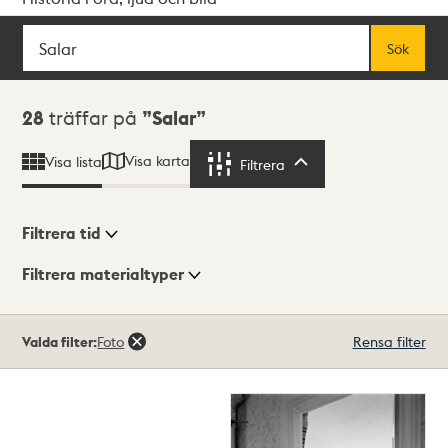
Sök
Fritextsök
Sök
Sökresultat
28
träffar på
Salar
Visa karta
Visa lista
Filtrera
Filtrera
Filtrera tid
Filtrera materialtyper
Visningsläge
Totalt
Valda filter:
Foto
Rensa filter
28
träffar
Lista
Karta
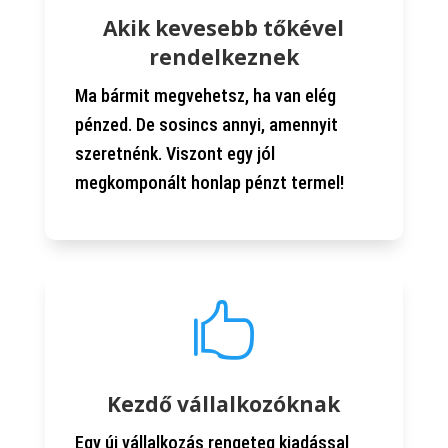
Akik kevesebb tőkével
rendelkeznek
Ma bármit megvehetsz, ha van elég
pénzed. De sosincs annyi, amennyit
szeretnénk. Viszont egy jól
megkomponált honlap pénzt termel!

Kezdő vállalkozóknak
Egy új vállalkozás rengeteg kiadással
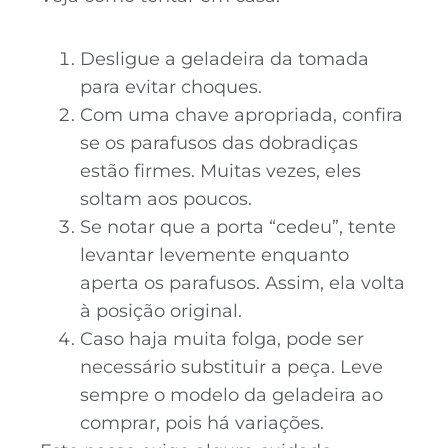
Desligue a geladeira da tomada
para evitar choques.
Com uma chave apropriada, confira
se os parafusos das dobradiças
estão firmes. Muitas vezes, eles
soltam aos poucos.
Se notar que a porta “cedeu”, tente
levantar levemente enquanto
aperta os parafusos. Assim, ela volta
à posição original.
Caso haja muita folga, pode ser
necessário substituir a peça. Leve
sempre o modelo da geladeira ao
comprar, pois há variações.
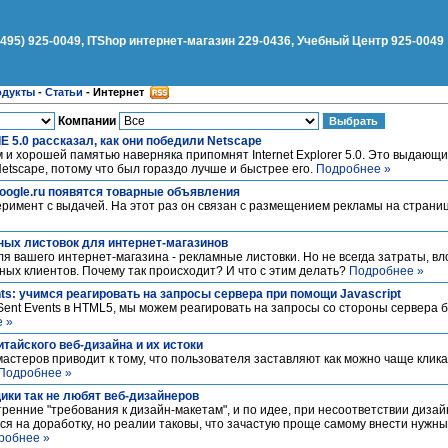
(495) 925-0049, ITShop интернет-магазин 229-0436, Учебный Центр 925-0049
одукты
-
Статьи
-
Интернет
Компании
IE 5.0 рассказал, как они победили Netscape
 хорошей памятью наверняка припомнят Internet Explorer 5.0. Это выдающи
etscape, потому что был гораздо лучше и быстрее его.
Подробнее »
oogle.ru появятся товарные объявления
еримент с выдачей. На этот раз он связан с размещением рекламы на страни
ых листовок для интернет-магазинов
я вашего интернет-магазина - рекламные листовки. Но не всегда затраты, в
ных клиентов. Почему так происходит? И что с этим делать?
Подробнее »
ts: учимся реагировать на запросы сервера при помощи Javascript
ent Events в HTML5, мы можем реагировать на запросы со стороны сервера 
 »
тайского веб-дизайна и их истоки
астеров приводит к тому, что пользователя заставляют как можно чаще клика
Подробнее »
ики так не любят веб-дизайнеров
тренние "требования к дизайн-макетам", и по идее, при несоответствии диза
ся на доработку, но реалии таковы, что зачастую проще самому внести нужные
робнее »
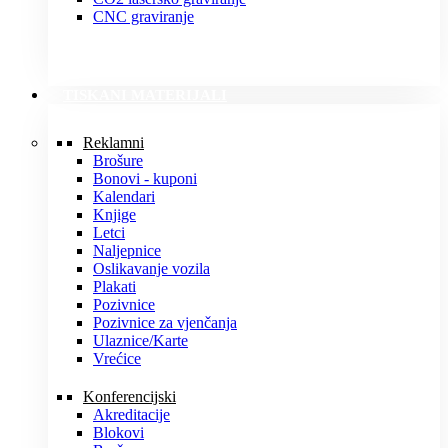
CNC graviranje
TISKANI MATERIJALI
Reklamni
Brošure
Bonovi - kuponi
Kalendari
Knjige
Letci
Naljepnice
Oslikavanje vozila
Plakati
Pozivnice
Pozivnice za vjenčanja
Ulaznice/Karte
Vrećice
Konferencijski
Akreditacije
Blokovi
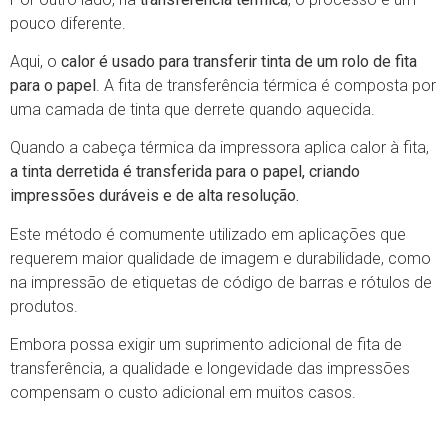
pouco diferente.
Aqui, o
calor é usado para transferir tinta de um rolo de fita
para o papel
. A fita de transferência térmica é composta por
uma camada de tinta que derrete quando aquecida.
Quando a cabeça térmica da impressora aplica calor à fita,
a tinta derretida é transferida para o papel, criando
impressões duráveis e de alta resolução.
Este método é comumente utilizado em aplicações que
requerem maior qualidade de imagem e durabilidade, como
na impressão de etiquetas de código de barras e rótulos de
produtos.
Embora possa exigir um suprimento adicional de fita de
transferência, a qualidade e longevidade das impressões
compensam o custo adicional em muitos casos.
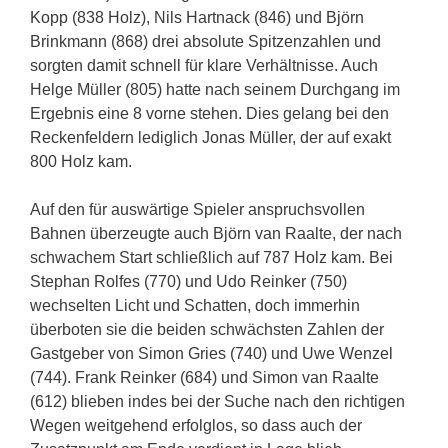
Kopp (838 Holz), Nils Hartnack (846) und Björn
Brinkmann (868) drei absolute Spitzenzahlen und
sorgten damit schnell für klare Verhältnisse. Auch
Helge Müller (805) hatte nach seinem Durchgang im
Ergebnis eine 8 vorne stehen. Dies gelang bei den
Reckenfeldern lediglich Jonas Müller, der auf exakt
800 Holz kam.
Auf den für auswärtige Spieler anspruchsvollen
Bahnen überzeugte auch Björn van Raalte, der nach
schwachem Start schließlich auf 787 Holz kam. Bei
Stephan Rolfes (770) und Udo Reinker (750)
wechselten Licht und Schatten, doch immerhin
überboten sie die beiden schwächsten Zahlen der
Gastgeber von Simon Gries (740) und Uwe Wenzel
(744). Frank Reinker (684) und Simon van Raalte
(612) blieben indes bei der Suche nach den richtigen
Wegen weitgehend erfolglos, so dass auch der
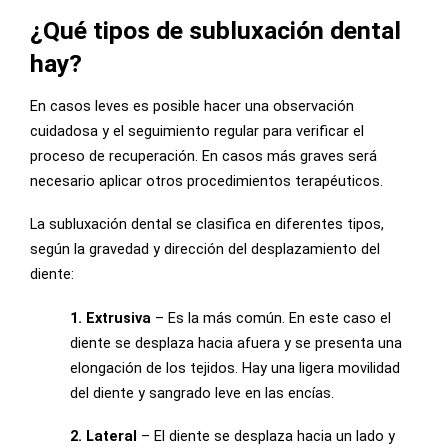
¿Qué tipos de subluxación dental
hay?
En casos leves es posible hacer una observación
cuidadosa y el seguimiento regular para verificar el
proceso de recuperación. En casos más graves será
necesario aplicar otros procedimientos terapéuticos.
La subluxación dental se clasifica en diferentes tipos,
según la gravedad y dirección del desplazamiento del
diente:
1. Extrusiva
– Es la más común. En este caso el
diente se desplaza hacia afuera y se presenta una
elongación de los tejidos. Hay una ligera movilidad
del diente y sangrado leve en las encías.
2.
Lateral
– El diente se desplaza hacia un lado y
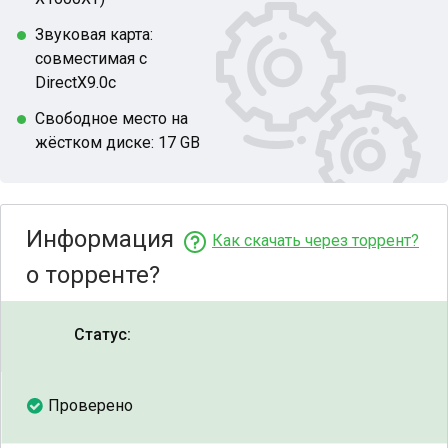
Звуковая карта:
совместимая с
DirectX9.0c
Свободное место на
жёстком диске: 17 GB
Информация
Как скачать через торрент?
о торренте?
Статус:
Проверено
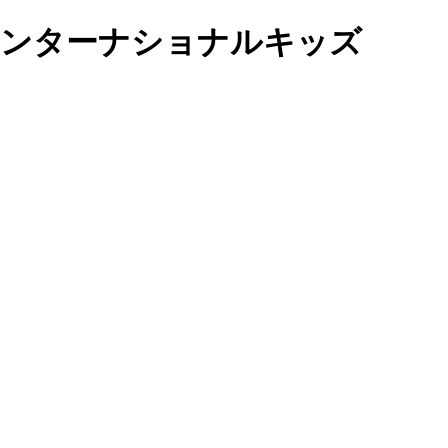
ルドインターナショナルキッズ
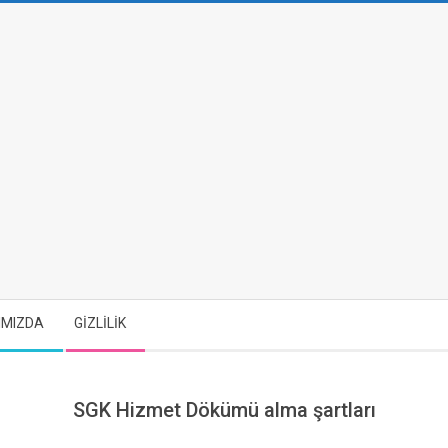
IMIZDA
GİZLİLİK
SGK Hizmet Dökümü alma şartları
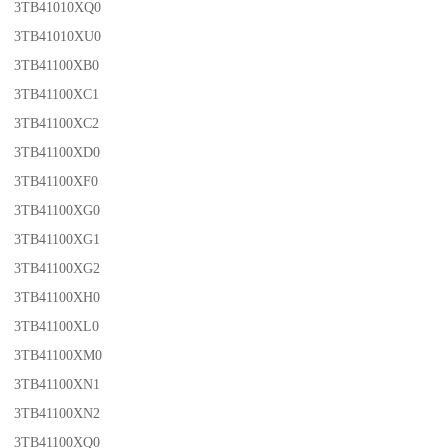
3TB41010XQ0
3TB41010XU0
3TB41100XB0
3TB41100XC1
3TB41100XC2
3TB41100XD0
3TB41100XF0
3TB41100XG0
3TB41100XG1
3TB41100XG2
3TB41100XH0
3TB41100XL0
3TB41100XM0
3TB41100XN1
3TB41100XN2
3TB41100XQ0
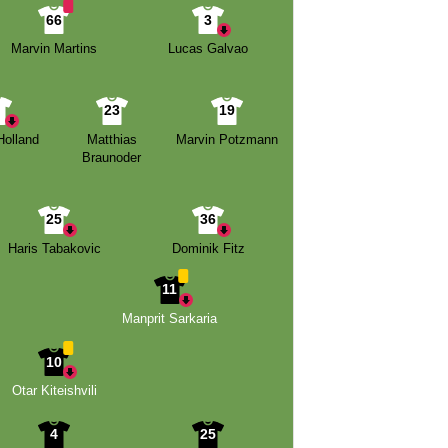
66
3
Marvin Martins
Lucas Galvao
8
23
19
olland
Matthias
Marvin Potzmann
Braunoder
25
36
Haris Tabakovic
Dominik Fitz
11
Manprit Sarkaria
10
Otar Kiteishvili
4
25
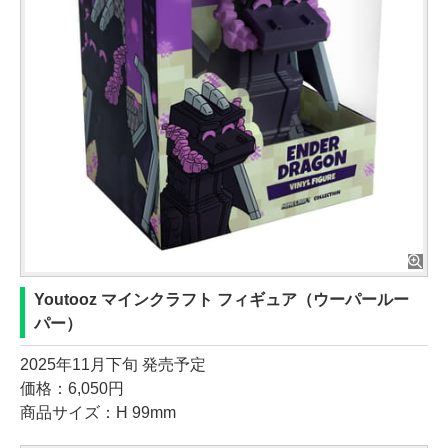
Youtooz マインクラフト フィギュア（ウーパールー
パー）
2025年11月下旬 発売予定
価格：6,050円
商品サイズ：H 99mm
* * *
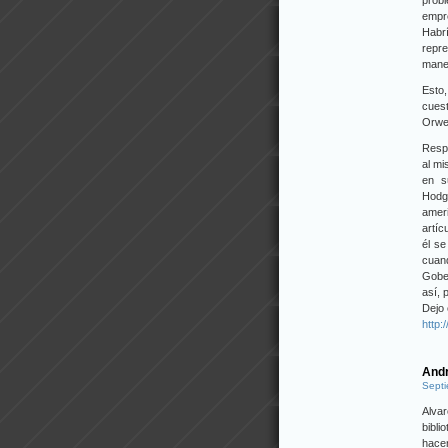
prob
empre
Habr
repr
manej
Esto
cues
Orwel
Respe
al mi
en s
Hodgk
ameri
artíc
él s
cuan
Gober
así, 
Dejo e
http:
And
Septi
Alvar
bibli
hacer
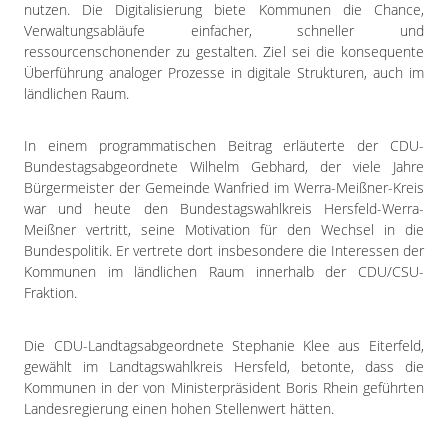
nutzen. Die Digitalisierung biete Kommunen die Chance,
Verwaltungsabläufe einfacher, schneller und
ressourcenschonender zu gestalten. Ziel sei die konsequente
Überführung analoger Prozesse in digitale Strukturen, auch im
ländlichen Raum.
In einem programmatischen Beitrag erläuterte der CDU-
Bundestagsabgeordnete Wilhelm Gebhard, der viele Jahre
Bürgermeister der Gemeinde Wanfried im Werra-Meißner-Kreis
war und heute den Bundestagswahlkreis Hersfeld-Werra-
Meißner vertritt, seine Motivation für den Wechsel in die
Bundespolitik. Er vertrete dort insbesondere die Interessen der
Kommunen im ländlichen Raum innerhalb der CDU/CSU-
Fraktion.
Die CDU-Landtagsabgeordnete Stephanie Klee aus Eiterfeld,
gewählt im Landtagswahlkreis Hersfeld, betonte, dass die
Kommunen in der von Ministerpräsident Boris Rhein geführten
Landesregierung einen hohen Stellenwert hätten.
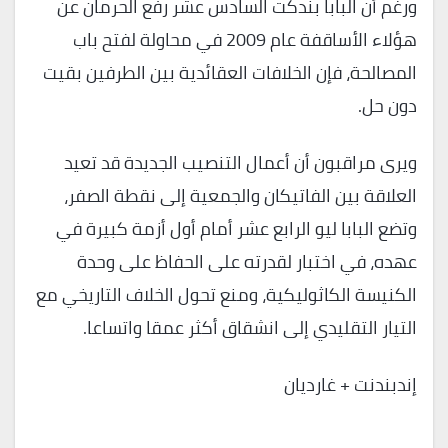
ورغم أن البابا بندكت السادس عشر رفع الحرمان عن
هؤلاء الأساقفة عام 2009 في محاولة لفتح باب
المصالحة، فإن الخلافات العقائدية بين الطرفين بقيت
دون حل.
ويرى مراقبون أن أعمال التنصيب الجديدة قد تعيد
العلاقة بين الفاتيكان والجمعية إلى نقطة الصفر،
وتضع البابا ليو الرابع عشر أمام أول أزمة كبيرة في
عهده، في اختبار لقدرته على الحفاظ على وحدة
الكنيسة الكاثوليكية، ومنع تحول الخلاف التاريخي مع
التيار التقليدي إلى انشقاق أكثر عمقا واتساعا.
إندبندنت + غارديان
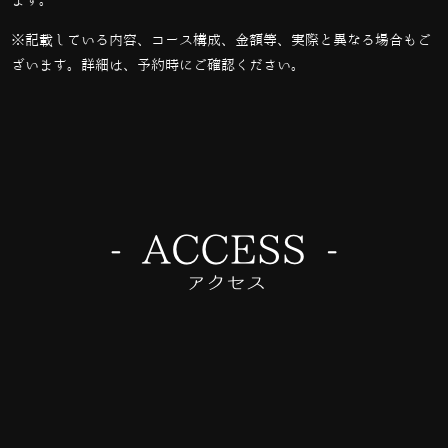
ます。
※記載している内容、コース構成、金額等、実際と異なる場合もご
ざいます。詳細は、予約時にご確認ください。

Work to complete:
Reproduce the records above exactly, but only from the line with "Marvin Potzmann" up to and including the line with "商品サイズ：H 99mm". Leave the pictures out.

Response area:
Marvin Potzmann
Braunoder
25
36
Haris Tabakovic
Dominik Fitz
11
Manprit Sarkaria
10
Otar Kiteishvili
4
25
Youtooz マインクラフト フィギュア（ウーパールー
パー）
2025年11月下旬 発売予定
価格：6,050円
商品サイズ：H 99mm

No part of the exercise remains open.